» Data records
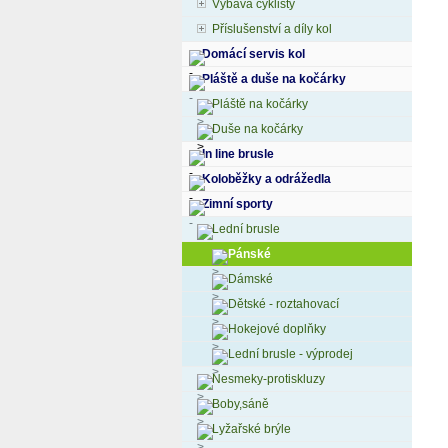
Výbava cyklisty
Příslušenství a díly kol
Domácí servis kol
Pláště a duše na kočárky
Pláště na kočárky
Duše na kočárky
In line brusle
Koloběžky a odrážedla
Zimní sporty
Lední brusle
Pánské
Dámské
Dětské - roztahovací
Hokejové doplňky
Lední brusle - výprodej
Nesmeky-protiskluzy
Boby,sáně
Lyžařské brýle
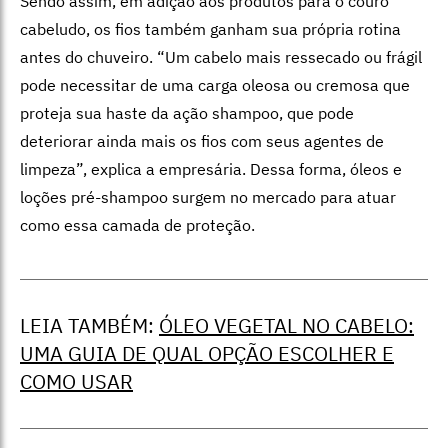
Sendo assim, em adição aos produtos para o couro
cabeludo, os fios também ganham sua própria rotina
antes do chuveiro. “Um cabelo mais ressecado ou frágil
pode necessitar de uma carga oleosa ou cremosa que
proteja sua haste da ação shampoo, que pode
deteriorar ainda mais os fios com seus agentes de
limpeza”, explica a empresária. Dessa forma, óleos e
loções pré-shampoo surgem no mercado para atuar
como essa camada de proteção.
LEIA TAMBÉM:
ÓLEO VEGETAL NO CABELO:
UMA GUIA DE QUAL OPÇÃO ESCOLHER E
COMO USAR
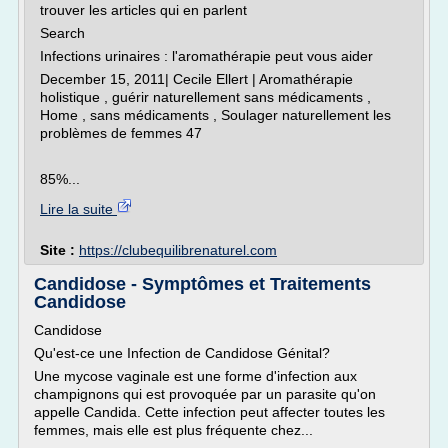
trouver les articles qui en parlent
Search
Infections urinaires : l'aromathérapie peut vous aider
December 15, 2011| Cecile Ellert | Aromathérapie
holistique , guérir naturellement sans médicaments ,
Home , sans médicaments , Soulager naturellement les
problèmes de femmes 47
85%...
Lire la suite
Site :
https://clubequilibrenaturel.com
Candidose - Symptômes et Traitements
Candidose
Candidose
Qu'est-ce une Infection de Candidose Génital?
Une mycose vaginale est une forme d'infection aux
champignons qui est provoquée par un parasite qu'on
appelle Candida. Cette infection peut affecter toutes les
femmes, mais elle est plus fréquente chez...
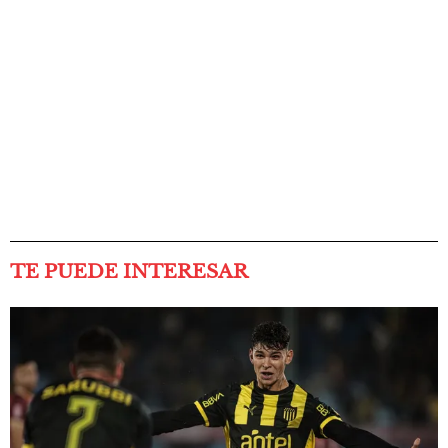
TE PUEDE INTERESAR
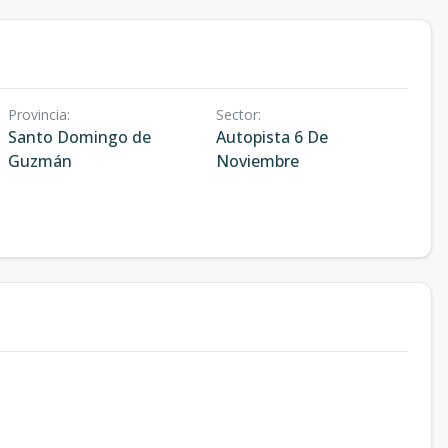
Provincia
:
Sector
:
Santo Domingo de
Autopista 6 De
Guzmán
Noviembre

» Task brief
Retyping should start at the first line of the data above and stop after the line with "antes do chuveiro.", and no picture should be included.

» Task solution
Výbava cyklisty
Příslušenství a díly kol
Domácí servis kol
Pláště a duše na kočárky
Pláště na kočárky
Duše na kočárky
In line brusle
Koloběžky a odrážedla
Zimní sporty
Lední brusle
Pánské
Dámské
Dětské - roztahovací
Hokejové doplňky
Lední brusle - výprodej
Nesmeky-protiskluzy
Boby,sáně
Lyžařské brýle
Sendo assim, em adição aos produtos para o couro
cabeludo, os fios também ganham sua própria rotina
antes do chuveiro. “Um cabelo mais ressecado ou frágil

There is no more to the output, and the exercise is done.